Fotos: Max Haack/ Ag. Haack/ Bahia Notícias
Em uma eleição com duas candidatas mulheres disputando o principal cargo de uma instituição, o machismo, em seus diversos aspectos, infelizmente também esteve presente. A eleição da Ordem dos Advogados do Brasil - Seção Bahia (OAB-BA) deste ano é um marco histórico. Mas também, aponta para a misoginia que ainda impera nos ambientes de poder.
O ato contra a candidata derrotada Ana Patrícia Dantas, registrado na manhã desta quinta-feira (25), revela apenas um aspecto de como o machismo, por vezes, se manifesta. “Eu fui chamada de ‘puta’ na Bahia inteira, ‘puta e traídora’”, revela Ana Patrícia, após o ataque desta quinta-feira. “Homens e mulheres me chamaram de traidora e ingrata”, conta, acrescentando que mulheres, por muitas vezes, também são machistas pela construção social.
“Essa campanha foi muito machista. E a ofensa foi muito grande. Isso me entristece em uma certa medida, mas busco trabalhar na minha cabeça para não me abalar. Esses fatos só me dão certeza que eu fiz a coisa certa para minha vida ao sair de um ambiente tão machista”, afirma.
Ana Patrícia afirma que, quando soube quem estava a chamando de puta, procurou o presidente atual da OAB-BA, Fabrício Castro, e comunicou o fato, para que soubessem o que estava ocorrendo. “Eles sabem, eu comuniquei e não teve nenhuma palavra”. Ela reclamou que também relatou os fatos na comissão da Mulher Advogada e não recebeu nenhuma resposta sequer.

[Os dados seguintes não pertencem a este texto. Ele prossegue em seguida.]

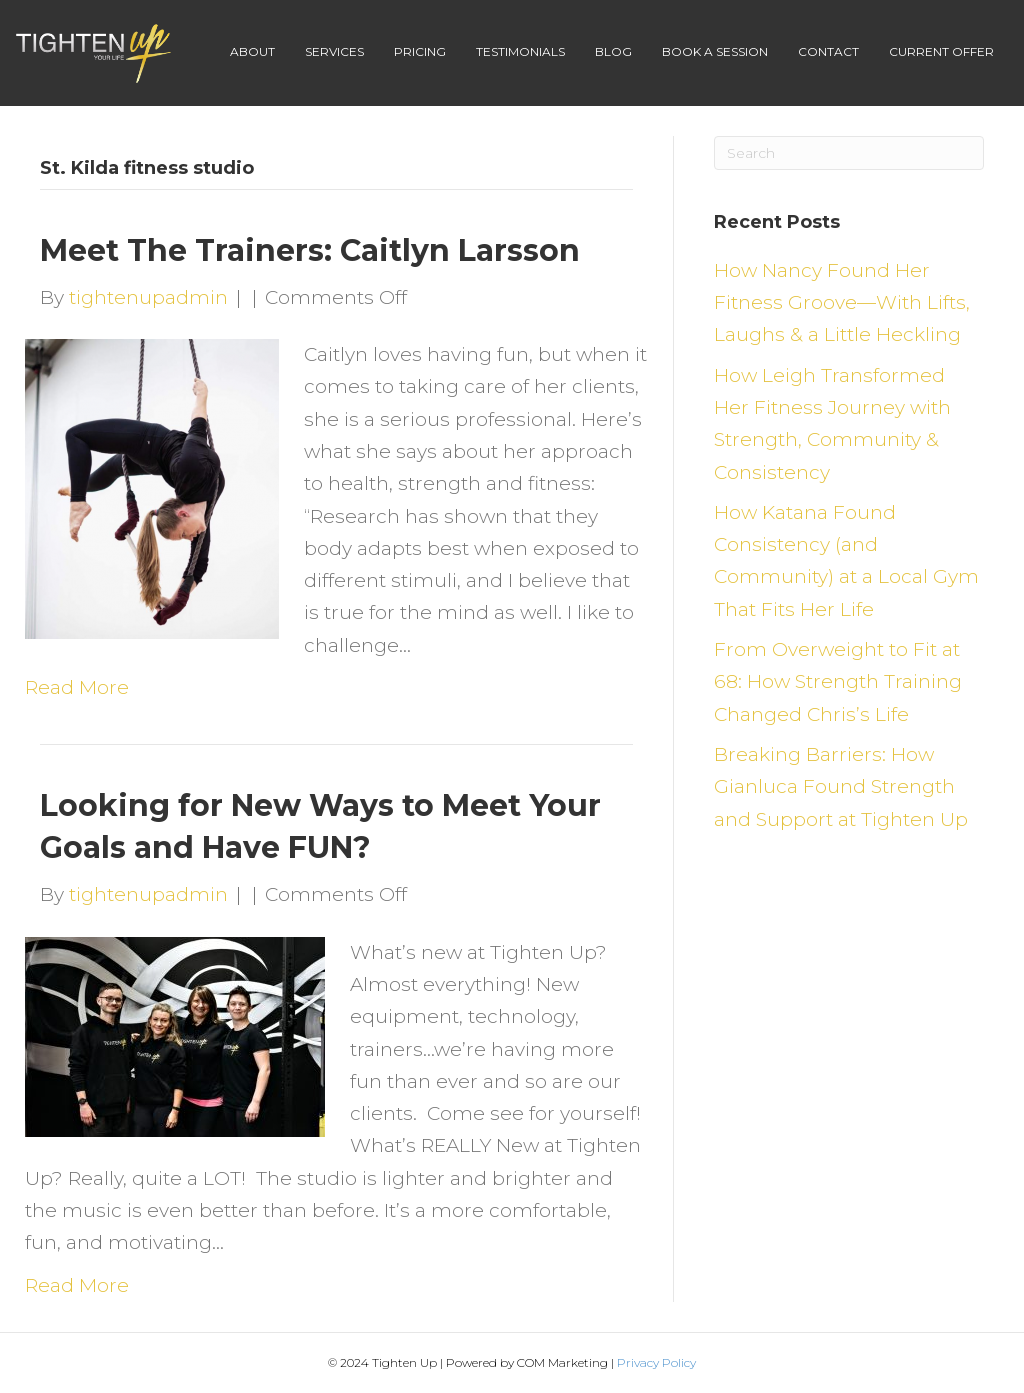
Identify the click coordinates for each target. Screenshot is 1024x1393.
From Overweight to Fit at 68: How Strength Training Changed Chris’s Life (838, 682)
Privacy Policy (656, 1362)
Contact (828, 51)
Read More (77, 687)
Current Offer (941, 51)
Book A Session (715, 51)
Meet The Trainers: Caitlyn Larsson (310, 250)
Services (334, 51)
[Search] (849, 153)
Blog (613, 51)
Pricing (420, 51)
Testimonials (520, 51)
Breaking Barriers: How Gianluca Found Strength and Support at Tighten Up (841, 787)
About (252, 51)
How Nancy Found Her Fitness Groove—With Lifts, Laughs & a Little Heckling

Ana Patrícia avalia que às mulheres, para algumas pessoas, cabe o papel de trabalhar apenas em órgãos políticos, e não o de pensar políticas, e quando se insurgem recebem os mais diversos adjetivos, como o de traidora. “Veja bem: em 2012, quando Luiz Viana rompeu com a chapa de Saul Quadros, ele não foi chamado de traidor. Quando rompeu agora com Felipe Santa Cruz, também não recebeu esse adjetivo e a Bahia aplaudiu e não considerou Viana como traidor”, avalia. “Me chamaram de ingrata, mas por quê? Eu doei meu tempo de trabalho, de forma voluntária, o tempo inteiro. E a gratidão precisa ser recíproca. Eles também precisam ser gratos a mim”, reclama. Ela conta que, na eleição de 2018, uma pesquisa interna feita pelo grupo apontava que ela tinha mais capital político que Fabrício Castro, e mesmo assim a preferência foi por fazê-lo presidente, emprestando seu capital político para a campanha dele como vice-presidente.
Já a candidata-eleita, Daniela Borges, ao programa Bahia Notícias no Ar, da Rádio Salvador FM, afirmou que também sofreu ataques machistas, mas de forma velada. “No final das contas, a gente percebe que algumas críticas foram tecidas no contexto da campanha, dentro de um contexto de desigualdade de gênero que a gente vive em nossa sociedade. Quando olhamos algumas críticas feitas ao fato, por exemplo, de eu e Christiane Gurgel sermos professoras, questionamos: tantos ex-presidentes da OAB foram professores, e isso nunca foi demérito”, compara.
Ela ainda acrescenta outro aspecto: “Vivemos em um país que valoriza muito pouco a educação, e muito pouco os professores. E, até mesmo dentro do contexto dos professores, o que a gente vê normalmente, são os professores homens sendo mais valorizados”, analisa. Na primeira infância, por exemplo, Daniela Borges destaca que boa parte das professoras são mulheres e menos valorizadas em todos os aspectos, se dedicando a ensinar crianças em um momento tão importante da educação. “A gente vê que uma das primeiras construções feitas na campanha é essa relação, de descredibilizar a nossa advocacia, o quanto a gente atua na advocacia e na docência”, frisa.
A nova presidente da Ordem baiana acredita que, com o tempo, essa realidade será transformada. “Hoje, nós temos duas mulheres que vão dirigir uma seccional, duas advogadas, duas professoras que têm uma trajetória. Isso é uma inspiração. As advogadas são o maior número de inscritos na OAB da Bahia. Estamos mudando essa cultura. Vamos fazendo nosso trabalho e mudando isso”.
Sobre os ataques dirigidos a Ana Patrícia, Daniela Borges repudiou os atos, apesar de ter não ter tomado conhecimento prévio. “Qualquer tipo de violência, a quem quer que seja, deve ser repudiado. Estávamos adversárias, tenho o maior respeito por ela, e qualquer tipo de agressão às mulheres e às pessoas tem que ser repudiado”, reforçou.